▶ _EXERCISE DETAILS_
Please repeat each line below exactly, with no images in the copy.

▶ _SOURCE DATA_
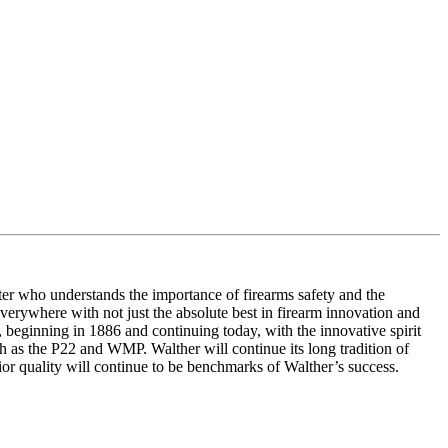
ter who understands the importance of firearms safety and the
 everywhere with not just the absolute best in firearm innovation and
 beginning in 1886 and continuing today, with the innovative spirit
h as the P22 and WMP. Walther will continue its long tradition of
ior quality will continue to be benchmarks of Walther’s success.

▶ _SOLUTION TO THE EXERCISE_
ter who understands the importance of firearms safety and the
 everywhere with not just the absolute best in firearm innovation and
 beginning in 1886 and continuing today, with the innovative spirit
h as the P22 and WMP. Walther will continue its long tradition of
ior quality will continue to be benchmarks of Walther’s success.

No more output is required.